Below are some records. Pull every line that contains the word "Engineering".

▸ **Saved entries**
%%
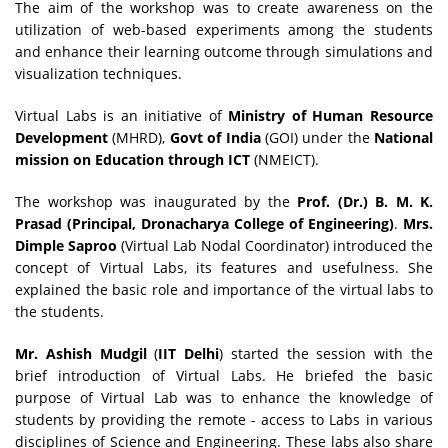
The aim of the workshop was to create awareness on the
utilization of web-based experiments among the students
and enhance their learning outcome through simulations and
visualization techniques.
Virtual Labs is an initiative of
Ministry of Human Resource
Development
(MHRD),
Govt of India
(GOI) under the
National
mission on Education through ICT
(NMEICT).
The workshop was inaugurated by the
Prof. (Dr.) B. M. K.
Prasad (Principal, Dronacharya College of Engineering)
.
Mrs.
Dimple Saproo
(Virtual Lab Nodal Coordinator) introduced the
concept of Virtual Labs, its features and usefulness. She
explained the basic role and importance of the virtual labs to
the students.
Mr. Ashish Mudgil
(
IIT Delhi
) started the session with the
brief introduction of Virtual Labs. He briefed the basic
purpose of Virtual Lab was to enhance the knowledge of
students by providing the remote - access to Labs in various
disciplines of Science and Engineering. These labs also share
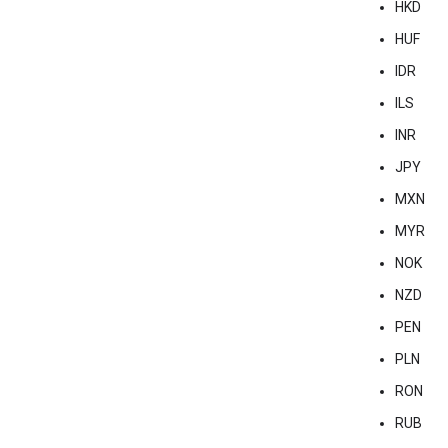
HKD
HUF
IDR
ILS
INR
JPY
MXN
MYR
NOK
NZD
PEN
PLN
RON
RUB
%%
▸ **SOLUTION TO THE EXERCISE**
Prasad (Principal, Dronacharya College of Engineering)
disciplines of Science and Engineering. These labs also share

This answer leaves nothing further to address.